IL mistero della DOGA

Penso divertito tra me “io sono una clessidra d’acqua” e come l’acqua consumerò il mio tempo.

IL mistero della DOGA

 

 

Sono in un lago di sudore, le gocce mi scivolano giù dal naso con frequenza crescente.  

Fa veramente caldo qui dentro, ma devo resistere perché dicono faccia bene, serve a liberare le tossine del corpo e della vita. 

Sono solo in questa stretta cabina, non penso a nulla, il pensiero viaggia libero e leggero. Mi sento come una farfalla che scivola sull’aria apparentemente senza meta. 

L’occhio si sofferma sulla clessidra bianca sulla parete scura. 

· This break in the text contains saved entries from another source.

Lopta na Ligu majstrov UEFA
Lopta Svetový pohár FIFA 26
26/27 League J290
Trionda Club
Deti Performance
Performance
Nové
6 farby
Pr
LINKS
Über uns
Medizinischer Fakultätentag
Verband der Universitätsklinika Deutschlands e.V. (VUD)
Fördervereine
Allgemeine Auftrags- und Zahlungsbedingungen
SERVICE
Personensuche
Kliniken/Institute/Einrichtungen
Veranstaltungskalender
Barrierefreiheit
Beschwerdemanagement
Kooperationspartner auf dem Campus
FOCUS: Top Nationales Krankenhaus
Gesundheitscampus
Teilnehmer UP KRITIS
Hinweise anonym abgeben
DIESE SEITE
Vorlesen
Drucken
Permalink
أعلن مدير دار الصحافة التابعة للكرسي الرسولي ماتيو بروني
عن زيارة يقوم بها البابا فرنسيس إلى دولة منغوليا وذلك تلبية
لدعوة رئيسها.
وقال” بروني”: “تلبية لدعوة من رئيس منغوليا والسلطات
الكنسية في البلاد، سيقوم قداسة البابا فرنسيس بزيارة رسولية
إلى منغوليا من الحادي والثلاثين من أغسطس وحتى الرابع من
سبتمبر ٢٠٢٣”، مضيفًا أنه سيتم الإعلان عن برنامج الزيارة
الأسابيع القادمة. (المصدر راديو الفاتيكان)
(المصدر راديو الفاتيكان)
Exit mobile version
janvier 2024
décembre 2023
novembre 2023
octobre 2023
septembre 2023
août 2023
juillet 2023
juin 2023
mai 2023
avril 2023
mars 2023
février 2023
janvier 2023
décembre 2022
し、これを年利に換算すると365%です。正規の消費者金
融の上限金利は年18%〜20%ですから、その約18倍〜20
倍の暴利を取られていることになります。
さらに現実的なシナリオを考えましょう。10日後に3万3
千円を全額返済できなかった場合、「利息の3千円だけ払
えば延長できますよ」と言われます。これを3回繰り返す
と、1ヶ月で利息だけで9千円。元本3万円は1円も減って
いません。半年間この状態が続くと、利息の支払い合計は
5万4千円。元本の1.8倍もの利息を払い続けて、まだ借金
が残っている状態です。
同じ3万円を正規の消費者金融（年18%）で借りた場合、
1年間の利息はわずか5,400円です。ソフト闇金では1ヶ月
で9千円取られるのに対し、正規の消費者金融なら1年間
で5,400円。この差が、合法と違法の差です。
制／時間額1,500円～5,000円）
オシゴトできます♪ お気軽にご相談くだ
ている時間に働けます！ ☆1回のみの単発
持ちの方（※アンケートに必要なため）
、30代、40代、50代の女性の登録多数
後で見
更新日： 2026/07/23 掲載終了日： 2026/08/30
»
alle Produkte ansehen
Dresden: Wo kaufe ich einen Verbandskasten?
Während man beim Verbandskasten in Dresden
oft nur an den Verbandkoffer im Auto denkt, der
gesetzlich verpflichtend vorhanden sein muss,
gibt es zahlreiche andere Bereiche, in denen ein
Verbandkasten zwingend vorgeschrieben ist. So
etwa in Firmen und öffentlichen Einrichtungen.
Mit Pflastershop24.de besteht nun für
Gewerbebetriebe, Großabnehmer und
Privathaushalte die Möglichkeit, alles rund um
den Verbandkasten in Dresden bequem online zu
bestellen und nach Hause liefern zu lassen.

Osservo i granelli di sabbia che cadono formando una sottile scia continua. 

Sono tanti puntini quasi invisibili, sembrano fatti di nulla, ma pesano, come macigni: hanno il peso del tempo. Guardo quelle due ampolle di vetro contrapposte, i granelli di sabbia che cadono. Nel silenzio ho l’impressione di capire quanto sia impercettibile la distanza tra lo spazio e il tempo. 

Pensieri “pesanti” mentre i granelli di sabbia scendono inesorabili, silenziosi: battono il tempo. 

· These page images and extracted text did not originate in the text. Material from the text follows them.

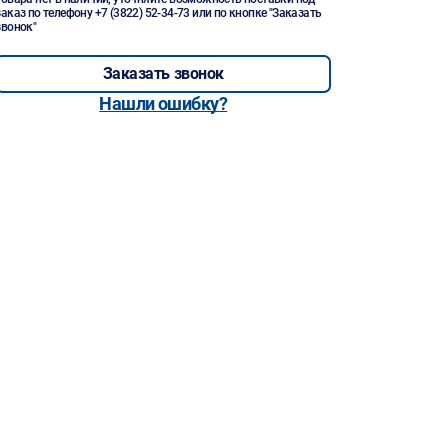
заказ по телефону
+7 (3822) 52-34-73
или по кнопке "Заказать
звонок"
Заказать звонок
Нашли ошибку?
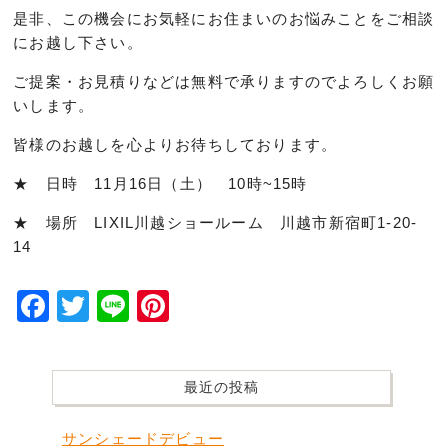
是非、この機会にお気軽にお住まいのお悩みことをご相談
にお越し下さい。
ご提案・お見積りなどは無料で承りますのでよろしくお願
いします。
皆様のお越しを心よりお待ちしております。
★ 日時 11月16日（土） 10時~15時
★ 場所 LIXIL川越ショールーム 川越市新宿町1-20-
14
Facebook
Twitter
Line
Pinterest
最近の投稿
サンシェードデビュー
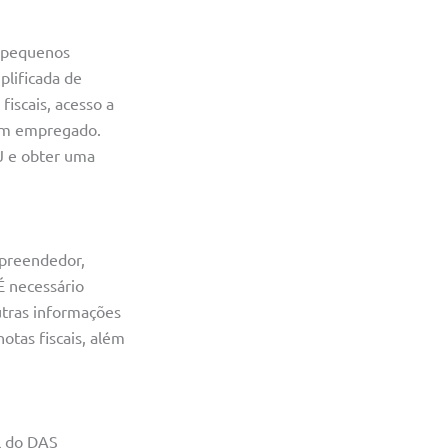
e pequenos
plificada de
iscais, acesso a
 um empregado.
J e obter uma
mpreendedor,
É necessário
utras informações
otas fiscais, além
l do DAS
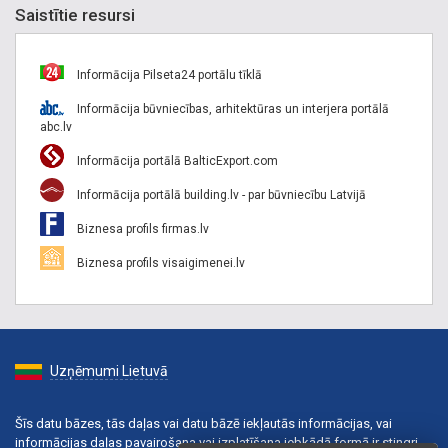
Saistītie resursi
Informācija Pilseta24 portālu tīklā
Informācija būvniecības, arhitektūras un interjera portālā
abc.lv
Informācija portālā BalticExport.com
Informācija portālā building.lv - par būvniecību Latvijā
Biznesa profils firmas.lv
Biznesa profils visaigimenei.lv
Uzņēmumi Lietuvā
Šīs datu bāzes, tās daļas vai datu bāzē iekļautās informācijas, vai
informācijas daļas pavairošana vai izplatīšana jebkādā formā ir stingri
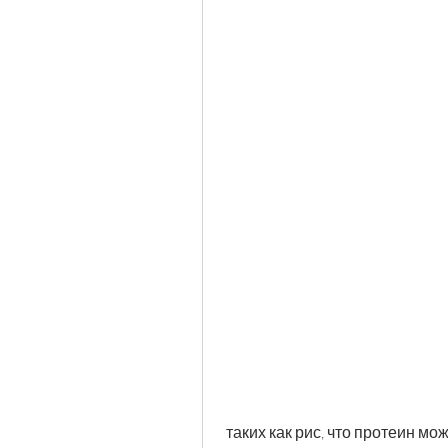
 таких как рис, что протеин может оказаться вашим лучшим другом. Протеин 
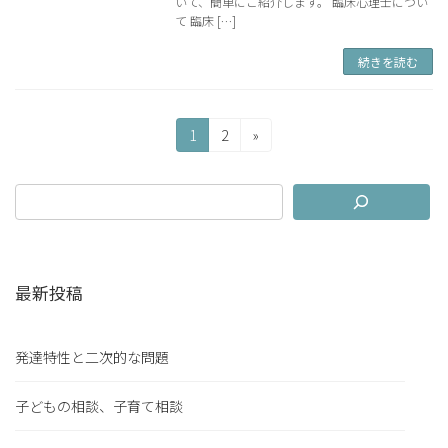
いて、簡単にご紹介します。 臨床心理士につい
て 臨床 […]
続きを読む
投
固
固
1
2
»
定
定
稿
ペ
ペ
の
ー
ー
ジ
ジ
ペ
ー
最新投稿
ジ
送
発達特性と二次的な問題
り
子どもの相談、子育て相談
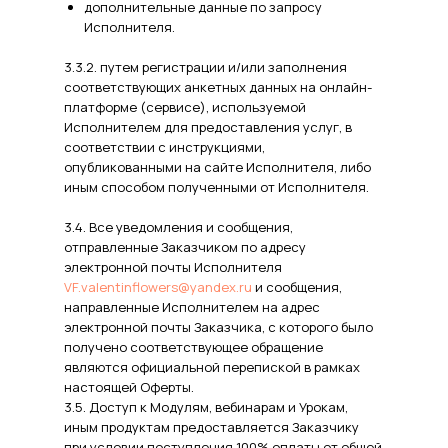
дополнительные данные по запросу
Исполнителя.
3.3.2. путем регистрации и/или заполнения
соответствующих анкетных данных на онлайн-
платформе (сервисе), используемой
Исполнителем для предоставления услуг, в
соответствии с инструкциями,
опубликованными на сайте Исполнителя, либо
иным способом полученными от Исполнителя.
3.4. Все уведомления и сообщения,
отправленные Заказчиком по адресу
электронной почты Исполнителя
VF.valentinflowers@yandex.ru
и сообщения,
направленные Исполнителем на адрес
электронной почты Заказчика, с которого было
получено соответствующее обращение
являются официальной перепиской в рамках
настоящей Оферты.
3.5. Доступ к Модулям, вебинарам и Урокам,
иным продуктам предоставляется Заказчику
при условии поступления 100% оплаты от общей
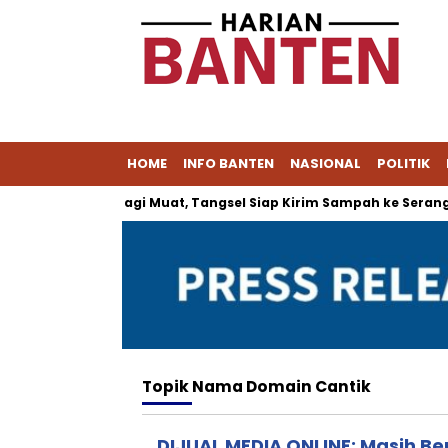
HOME
INFO BANTEN
NASIONAL
POLITIK
ipeucang Tak Lagi Muat, Tangsel Siap Kirim Sampah ke Serang
Topik
Nama Domain Cantik
DIJUAL MEDIA ONLINE: Masih Be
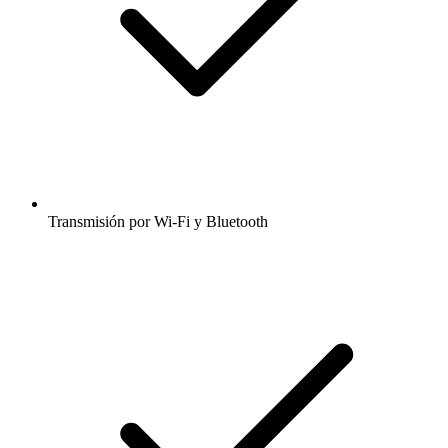
Transmisión por Wi-Fi y Bluetooth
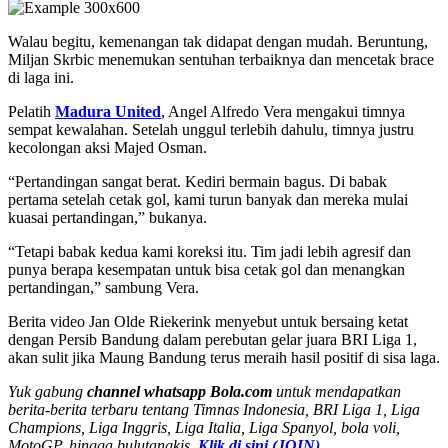
Walau begitu, kemenangan tak didapat dengan mudah. Beruntung,
Miljan Skrbic menemukan sentuhan terbaiknya dan mencetak brace
di laga ini.
Pelatih
Madura United
, Angel Alfredo Vera mengakui timnya
sempat kewalahan. Setelah unggul terlebih dahulu, timnya justru
kecolongan aksi Majed Osman.
“Pertandingan sangat berat. Kediri bermain bagus. Di babak
pertama setelah cetak gol, kami turun banyak dan mereka mulai
kuasai pertandingan,” bukanya.
“Tetapi babak kedua kami koreksi itu. Tim jadi lebih agresif dan
punya berapa kesempatan untuk bisa cetak gol dan menangkan
pertandingan,” sambung Vera.
Berita video Jan Olde Riekerink menyebut untuk bersaing ketat
dengan Persib Bandung dalam perebutan gelar juara BRI Liga 1,
akan sulit jika Maung Bandung terus meraih hasil positif di sisa laga.
Yuk gabung
channel whatsapp Bola.com
untuk mendapatkan
berita-berita terbaru tentang Timnas Indonesia, BRI Liga 1, Liga
Champions, Liga Inggris, Liga Italia, Liga Spanyol, bola voli,
MotoGP, hingga bulutangkis.
Klik di sini (JOIN)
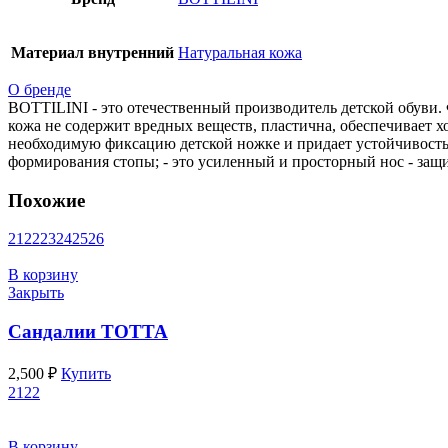
Материал внутренний
Натуральная кожа
О бренде
BOTTILINI - это отечественный производитель детской обуви. 
кожа не содержит вредных веществ, пластична, обеспечивает 
необходимую фиксацию детской ножке и придает устойчивость 
формирования стопы; - это усиленный и просторный нос - защи
Похожие
21
22
23
24
25
26
В корзину
Закрыть
Сандалии ТОТТА
2,500
₽
Купить
21
22
В корзину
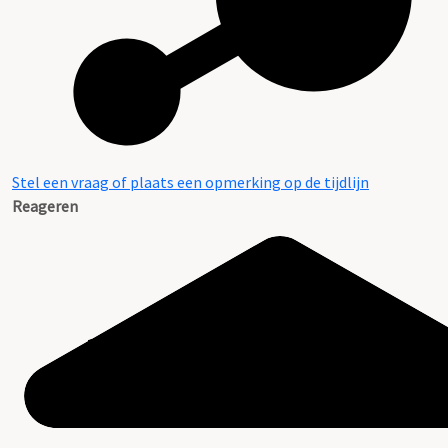
Stel een vraag of plaats een opmerking op de tijdlijn
Reageren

Di colpo mi accorgo che ogni battito del cuore sembra ritmare la caduta di un granello di sabbia. 

Chiudo gli occhi, non vedo più nulla, sento le gocce di sudore scivolare sulla pelle e poi cadere. Plic plicora il battito del cuore segue il ritmo delle gocce. 

Penso divertito tra me “io sono una clessidra d’acqua” e come l’acqua consumerò il mio tempo. 

Un rumore improvviso mi riporta al presente, si è accesa una ventola, gira un po’ d’aria in questo forno di legno. 

Apro gli occhi, sono sempre solo. 

Devo far passare il tempo e comincio a ruotare gli occhi attorno. 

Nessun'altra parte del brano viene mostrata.